In the Platonic Ideal Bioware Choice that set of results includes a clear, immediate repercussion (a party member is removed from the game), further effects hours later (an exclusive heart-to-heart cut-scene with the living party member), and even unique content multiple games later (a letter referencing the sacrifice.) These effects are both fictional and mechanical. Maybe you gain a new set of powers or you lose a previously utilized resource. Your choice might close off areas of the game world, or it could introduce new sorts of combat challenges. Whatever you chose, it’s obvious that what you did mattered.
There are, of course, choices of this sort in Inquisition. But there is a second, slightly more nuanced, version of the “no real choices” complaint nested inside this first one that is harder to dismiss with a few good counter examples. The stakes that do exist, say these critics, don’t really matter. Who cares about a short cut-scene with some whimpering noble you’ll never see again? How much do a couple extra points of “Power,” the mechanical representation of your Inquisition’s reach, really matter? This critique is basic: What payoff there is just doesn’t leave a strong impression.

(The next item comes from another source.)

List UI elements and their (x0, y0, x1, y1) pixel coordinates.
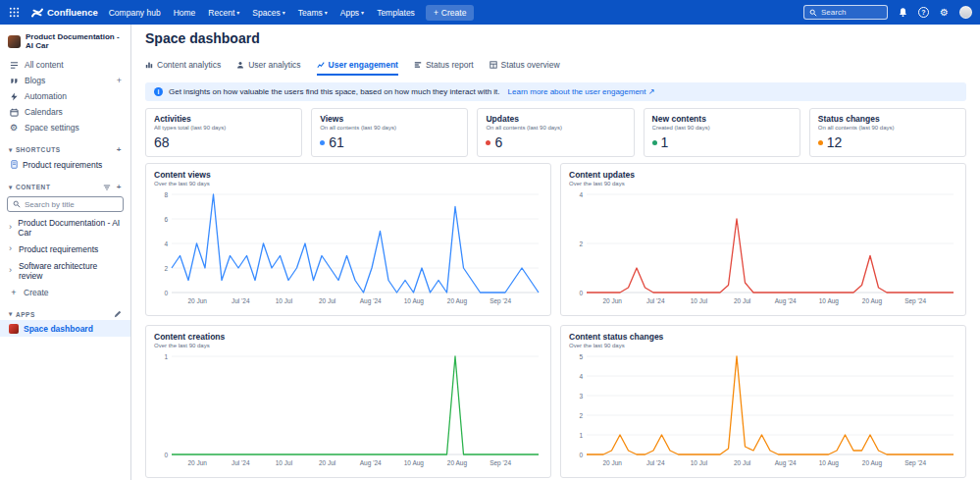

Part of the problem here is the tied into the larger structure of Inquisition. Thedas, the world of Dragon Age, is just so big and so packed with quests and NPCs and conversations that little of what you do ever feels monumental. All these little choices—which political ally you favor, how you settle some personal grudge, whether or not you save a man’s cow—feel like they exist in a vacuum. And the rewards are paltry: A sword I’ll sell immediately; an empty notification that my computer friend was happy with my decision; a new name at the bottom of my fantasy Org Chart. It’s rare that a reward feels special, and even rarer that it’s tactically important. These choices pile up in your wake, easily forgotten.
Nowhere is this truer, it strikes me, than at the War Table. Hidden away in a back room of the Inquisition’s secret hideout, you are presented with maps of the two nations central to the game’s story. Little metal baubles mark locations where your attention is needed. Well, not your attention, really. Because when you click on the marker and a text field explains some distant problem, the question is “who do I want to take care of this mess?”
Maybe you’ve found out that some provincial noble has stumbled into hosting a party for a demonic cult. You could have Josephine, your clever politico, send word to the noble to let him know how badly he’s screwed up. Or you could have Leliana, ex-nun and current spymaster, send one of her agents to eliminate the noble (and, by extension, the diabolical dinner party). Or you could send soldier boy Cullen’s knights to kick in the front door and execute the lot of them. (I don’t think this is a real War Table quest, but it should be. Hey Bioware, hire me).
In any case, you pick whichever plan you like best, wait around a few minutes (or hours) until it’s done, get a text update on how it went, and a meager reward that you could never have predicted ahead of time. At the War Table, stakes are rarely clear in advance, and the impact, both narratively and mechanically, is almost always minimal.
But the thing is, despite it being the perfect example of how many “meaningless” choices exist in Inquisition, I really like the War Table. I like wasting time at the thing, sliding my cumbersome cursor from problem to problem, and thinking through how my Inquisitor would deploy resources or respond to tricky political problems.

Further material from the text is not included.